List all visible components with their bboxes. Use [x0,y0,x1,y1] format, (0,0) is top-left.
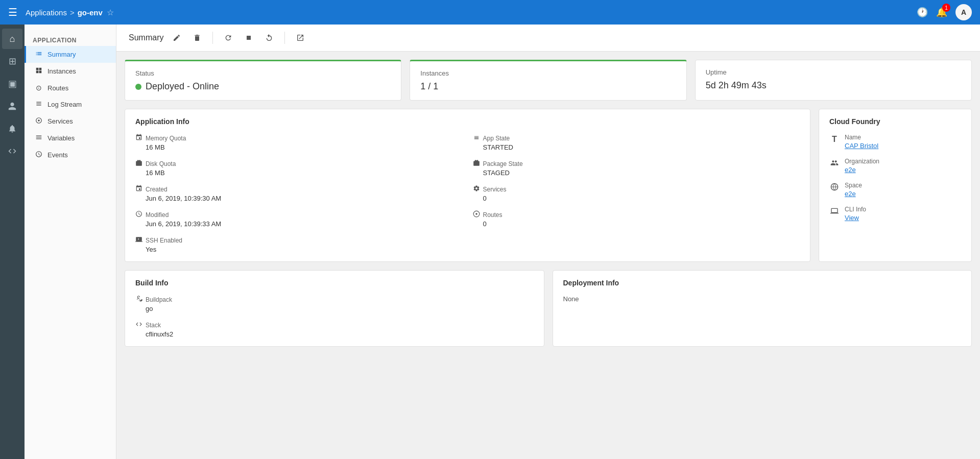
variables-icon [34,134,43,142]
nav-item-services[interactable]: Services [25,113,116,130]
modified-label: Modified [146,211,169,219]
created-icon [135,185,142,194]
cf-name-label: Name [845,134,878,141]
memory-icon [135,134,142,142]
status-card: Status Deployed - Online [125,60,401,101]
sidebar-icon-grid[interactable]: ⊞ [2,51,22,71]
deployment-info-card: Deployment Info None [553,270,972,347]
cf-cli-row: CLI Info View [829,206,961,222]
routes-count-icon [473,210,480,219]
deployment-info-value: None [563,295,962,303]
stack-value: cflinuxfs2 [146,330,534,338]
cf-space-row: Space e2e [829,182,961,198]
sidebar-section-label: Application [25,33,116,46]
ssh-value: Yes [146,246,463,253]
sidebar-icon-monitor[interactable]: ▣ [2,74,22,94]
top-nav: ☰ Applications > go-env ☆ 🕐 🔔 1 A [0,0,980,25]
package-state-label: Package State [483,160,523,167]
cf-org-label: Organization [845,158,879,165]
modified-value: Jun 6, 2019, 10:39:33 AM [146,220,463,228]
sidebar-icon-bell[interactable] [2,118,22,139]
app-info-right: App State STARTED Package [473,134,800,253]
notification-badge: 1 [942,4,950,12]
package-state-value: STAGED [483,169,800,177]
routes-count-value: 0 [483,220,800,228]
memory-quota-value: 16 MB [146,143,463,151]
cloud-foundry-card: Cloud Foundry T Name CAP Bristol [819,109,972,262]
cf-space-value[interactable]: e2e [845,190,856,198]
notification-icon[interactable]: 🔔 1 [936,7,947,18]
cf-name-value[interactable]: CAP Bristol [845,142,878,150]
stop-button[interactable] [242,31,256,45]
nav-item-events[interactable]: Events [25,147,116,163]
routes-count-label: Routes [483,211,503,219]
events-icon [34,151,43,159]
status-dot [135,84,141,90]
nav-item-logstream[interactable]: Log Stream [25,96,116,113]
app-info-grid: Memory Quota 16 MB Disk Q [135,134,800,253]
icon-sidebar: ⌂ ⊞ ▣ [0,25,25,459]
content-area: Summary [116,25,980,459]
delete-button[interactable] [190,31,204,45]
history-icon[interactable]: 🕐 [917,7,928,18]
ssh-row: SSH Enabled Yes [135,236,463,253]
app-info-card: Application Info Memory Quota [125,109,810,262]
header-divider-2 [284,32,285,44]
cf-cli-value[interactable]: View [845,214,859,222]
app-state-value: STARTED [483,143,800,151]
cf-org-value[interactable]: e2e [845,166,856,174]
status-value: Deployed - Online [146,81,219,92]
package-state-row: Package State STAGED [473,159,800,177]
nav-item-summary[interactable]: Summary [25,46,116,63]
nav-item-variables[interactable]: Variables [25,130,116,147]
build-info-card: Build Info Buildpack go [125,270,544,347]
restart-button[interactable] [262,31,276,45]
star-icon[interactable]: ☆ [107,8,114,17]
ssh-label: SSH Enabled [146,237,182,244]
cf-name-row: T Name CAP Bristol [829,134,961,150]
top-cards-row: Status Deployed - Online Instances 1 / 1 [125,60,972,101]
svg-point-2 [475,213,477,215]
nav-label-summary: Summary [47,51,76,58]
refresh-button[interactable] [221,31,235,45]
nav-label-events: Events [47,151,68,159]
services-count-label: Services [483,186,507,193]
disk-quota-row: Disk Quota 16 MB [135,159,463,177]
status-row: Deployed - Online [135,81,391,92]
user-avatar[interactable]: A [955,4,972,20]
cf-cli-label: CLI Info [845,206,866,213]
nav-label-instances: Instances [47,67,76,75]
sidebar-icon-person[interactable] [2,96,22,116]
disk-quota-label: Disk Quota [146,160,176,167]
memory-quota-label: Memory Quota [146,135,186,142]
disk-icon [135,159,142,168]
menu-icon[interactable]: ☰ [8,6,17,18]
external-link-button[interactable] [293,31,307,45]
nav-label-services: Services [47,117,73,125]
summary-header: Summary [116,25,980,52]
sidebar-icon-home[interactable]: ⌂ [2,29,22,49]
routes-icon: ⊙ [34,84,43,92]
services-count-row: Services 0 [473,185,800,202]
routes-count-row: Routes 0 [473,210,800,228]
cf-name-icon: T [829,135,840,144]
app-state-row: App State STARTED [473,134,800,151]
uptime-card: Uptime 5d 2h 49m 43s [695,60,972,101]
buildpack-value: go [146,305,534,312]
app-info-left: Memory Quota 16 MB Disk Q [135,134,463,253]
middle-cards-row: Application Info Memory Quota [125,109,972,262]
edit-button[interactable] [170,31,184,45]
build-info-title: Build Info [135,279,534,287]
sidebar-icon-code[interactable] [2,141,22,161]
instances-card: Instances 1 / 1 [410,60,686,101]
breadcrumb-parent[interactable]: Applications [26,8,67,17]
instances-value: 1 / 1 [420,81,676,92]
nav-item-instances[interactable]: Instances [25,63,116,80]
logstream-icon [34,100,43,109]
cf-space-label: Space [845,182,862,189]
nav-label-routes: Routes [47,84,68,92]
created-label: Created [146,186,168,193]
app-state-icon [473,134,480,142]
memory-quota-row: Memory Quota 16 MB [135,134,463,151]
nav-item-routes[interactable]: ⊙ Routes [25,80,116,96]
----------
Write out the whole of the data exactly; the pictures stay out.

List all visible components with their bboxes. Use [x0,y0,x1,y1] format, (0,0) is top-left.
variables-icon [34,134,43,142]
nav-item-services[interactable]: Services [25,113,116,130]
modified-label: Modified [146,211,169,219]
created-icon [135,185,142,194]
cf-name-label: Name [845,134,878,141]
memory-icon [135,134,142,142]
status-card: Status Deployed - Online [125,60,401,101]
sidebar-icon-grid[interactable]: ⊞ [2,51,22,71]
deployment-info-card: Deployment Info None [553,270,972,347]
cf-cli-row: CLI Info View [829,206,961,222]
routes-count-icon [473,210,480,219]
deployment-info-value: None [563,295,962,303]
stack-value: cflinuxfs2 [146,330,534,338]
cf-space-row: Space e2e [829,182,961,198]
sidebar-section-label: Application [25,33,116,46]
ssh-value: Yes [146,246,463,253]
sidebar-icon-monitor[interactable]: ▣ [2,74,22,94]
top-nav: ☰ Applications > go-env ☆ 🕐 🔔 1 A [0,0,980,25]
package-state-label: Package State [483,160,523,167]
cf-org-label: Organization [845,158,879,165]
modified-value: Jun 6, 2019, 10:39:33 AM [146,220,463,228]
sidebar-icon-bell[interactable] [2,118,22,139]
app-info-right: App State STARTED Package [473,134,800,253]
notification-badge: 1 [942,4,950,12]
package-state-value: STAGED [483,169,800,177]
routes-count-value: 0 [483,220,800,228]
memory-quota-value: 16 MB [146,143,463,151]
cloud-foundry-card: Cloud Foundry T Name CAP Bristol [819,109,972,262]
cf-space-value[interactable]: e2e [845,190,856,198]
notification-icon[interactable]: 🔔 1 [936,7,947,18]
cf-name-value[interactable]: CAP Bristol [845,142,878,150]
stop-button[interactable] [242,31,256,45]
nav-item-events[interactable]: Events [25,147,116,163]
routes-count-label: Routes [483,211,503,219]
events-icon [34,151,43,159]
status-dot [135,84,141,90]
nav-item-logstream[interactable]: Log Stream [25,96,116,113]
app-info-grid: Memory Quota 16 MB Disk Q [135,134,800,253]
icon-sidebar: ⌂ ⊞ ▣ [0,25,25,459]
content-area: Summary [116,25,980,459]
delete-button[interactable] [190,31,204,45]
history-icon[interactable]: 🕐 [917,7,928,18]
ssh-row: SSH Enabled Yes [135,236,463,253]
app-info-card: Application Info Memory Quota [125,109,810,262]
header-divider-2 [284,32,285,44]
cf-cli-value[interactable]: View [845,214,859,222]
app-state-value: STARTED [483,143,800,151]
cf-org-value[interactable]: e2e [845,166,856,174]
status-value: Deployed - Online [146,81,219,92]
package-state-row: Package State STAGED [473,159,800,177]
nav-item-summary[interactable]: Summary [25,46,116,63]
nav-item-variables[interactable]: Variables [25,130,116,147]
build-info-card: Build Info Buildpack go [125,270,544,347]
restart-button[interactable] [262,31,276,45]
star-icon[interactable]: ☆ [107,8,114,17]
ssh-label: SSH Enabled [146,237,182,244]
cf-name-row: T Name CAP Bristol [829,134,961,150]
top-cards-row: Status Deployed - Online Instances 1 / 1 [125,60,972,101]
svg-point-2 [475,213,477,215]
nav-label-summary: Summary [47,51,76,58]
refresh-button[interactable] [221,31,235,45]
nav-label-events: Events [47,151,68,159]
services-count-label: Services [483,186,507,193]
disk-quota-row: Disk Quota 16 MB [135,159,463,177]
status-row: Deployed - Online [135,81,391,92]
user-avatar[interactable]: A [955,4,972,20]
cf-cli-label: CLI Info [845,206,866,213]
nav-label-instances: Instances [47,67,76,75]
sidebar-icon-person[interactable] [2,96,22,116]
disk-quota-label: Disk Quota [146,160,176,167]
memory-quota-label: Memory Quota [146,135,186,142]
disk-icon [135,159,142,168]
menu-icon[interactable]: ☰ [8,6,17,18]
external-link-button[interactable] [293,31,307,45]
nav-label-services: Services [47,117,73,125]
summary-header: Summary [116,25,980,52]
sidebar-icon-home[interactable]: ⌂ [2,29,22,49]
routes-icon: ⊙ [34,84,43,92]
services-count-row: Services 0 [473,185,800,202]
routes-count-row: Routes 0 [473,210,800,228]
cf-name-icon: T [829,135,840,144]
app-state-row: App State STARTED [473,134,800,151]
uptime-card: Uptime 5d 2h 49m 43s [695,60,972,101]
buildpack-value: go [146,305,534,312]
app-info-left: Memory Quota 16 MB Disk Q [135,134,463,253]
middle-cards-row: Application Info Memory Quota [125,109,972,262]
edit-button[interactable] [170,31,184,45]
build-info-title: Build Info [135,279,534,287]
sidebar-icon-code[interactable] [2,141,22,161]
instances-card: Instances 1 / 1 [410,60,686,101]
breadcrumb-parent[interactable]: Applications [26,8,67,17]
instances-value: 1 / 1 [420,81,676,92]
nav-item-instances[interactable]: Instances [25,63,116,80]
logstream-icon [34,100,43,109]
cf-space-label: Space [845,182,862,189]
nav-label-routes: Routes [47,84,68,92]
created-label: Created [146,186,168,193]
app-state-icon [473,134,480,142]
memory-quota-row: Memory Quota 16 MB [135,134,463,151]
nav-item-routes[interactable]: ⊙ Routes [25,80,116,96]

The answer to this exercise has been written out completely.